Health Canada has lifted restrictions on gay men donating blood, a move Prime Minister Justin Trudeau called “good news for all Canadians” but took too long
OTTAWA — Health Canada on Thursday lifted restrictions on gay men donating blood, a move that Prime Minister Justin Trudeau called “good news for all Canadians” but that took too long.
Trudeau told a press conference that the ban should have ended 10 to 15 years ago, but research showing it would not affect the safety of the blood supply had not been found. been made by previous governments.
Trudeau said his government had spent C$5 million (US$3.9 million) on research into the safety aspects of changing blood donation rules and several scientific reports showed that “our supply in blood will continue to be safe”.
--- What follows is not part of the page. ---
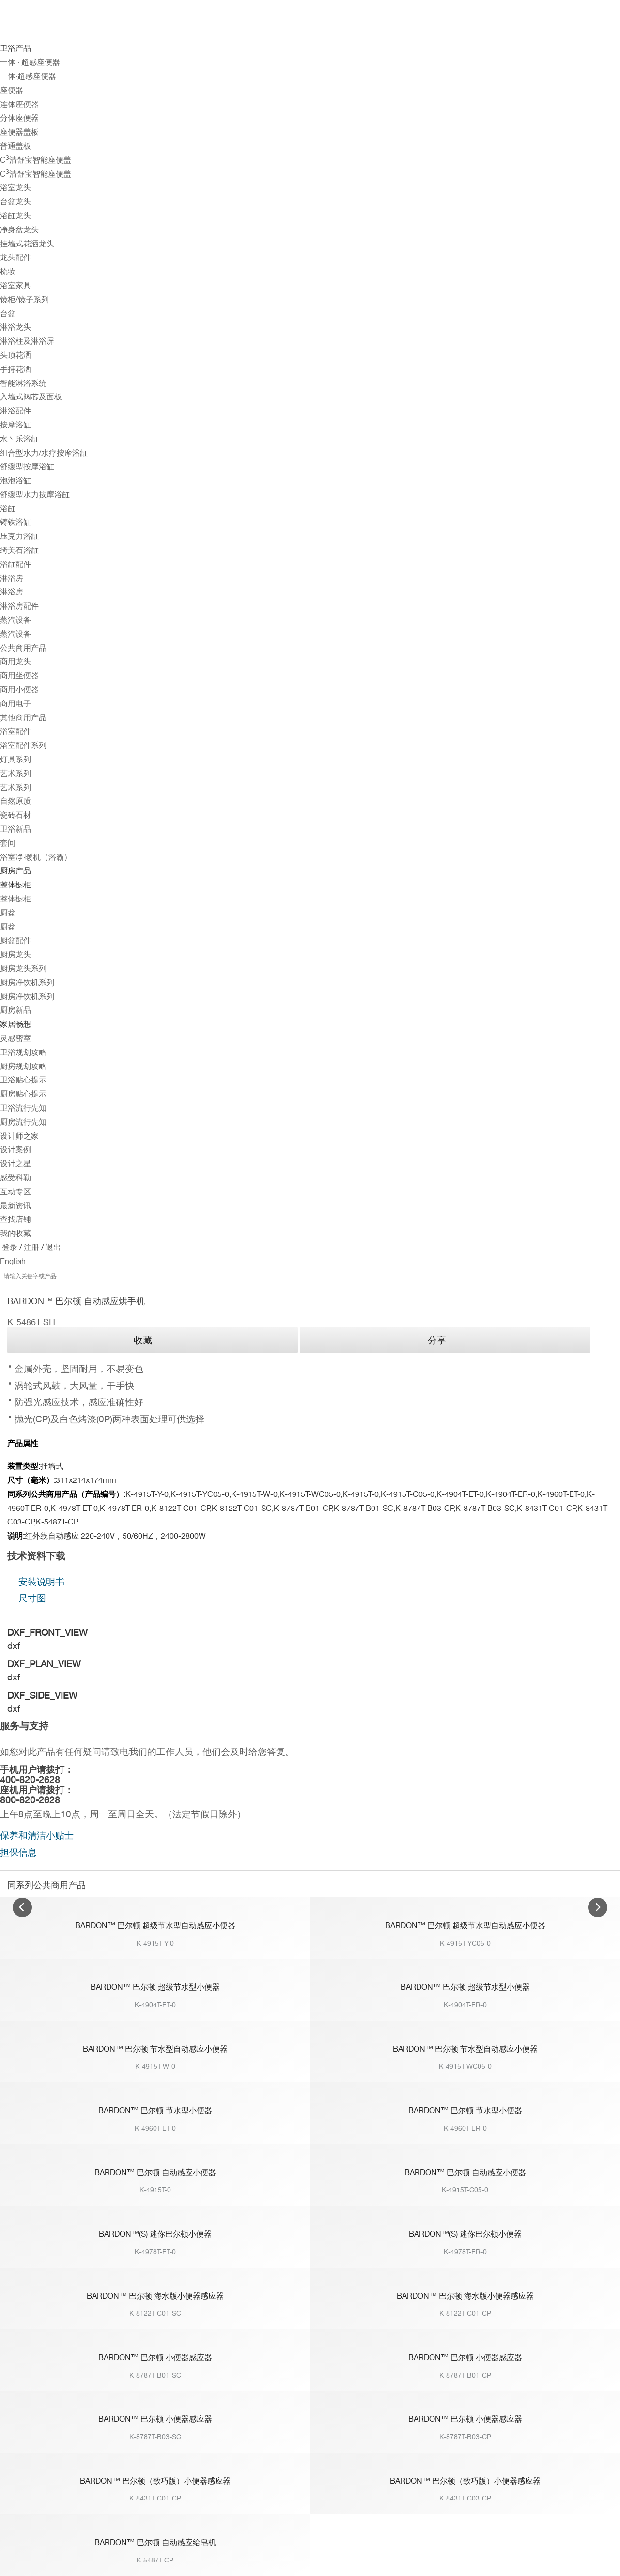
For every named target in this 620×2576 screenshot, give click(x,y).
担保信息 (18, 1852)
Health Canada has approved Canadian Blood Services’ request to end the policy that prohibits homosexuals from donating blood for three months after having gay sex.
The blood service asked Health Canada to allow it to eliminate questions about sex or sexuality, and instead base screening on high-risk sexual behaviors like anal sex.
Beginning September 30 at the latest, potential donors will be asked if they have had new or multiple sex partners in the past few months, regardless of gender or sexual orientation. Those who say yes will be asked if they have had high-risk sex. If they did, they would have to wait three months after such activity before donating blood.
The agency says asking questions about sexual behavior rather than sexual orientation will allow it to more reliably assess the risk of infections such as HIV.
Catherine Lewis, spokesperson for Canadian Blood Services, said the change in criteria is “scientifically informed” and allows the agency to be more inclusive about who can donate while ensuring a supply of sure blood.
The policy began in 1992 with an outright ban on gay men donating blood following a tainted blood scandal. Several changes were then made to the blood donation scheme until the deferral periods for donations by gay men were lowered from a lifetime ban to three months in 2019.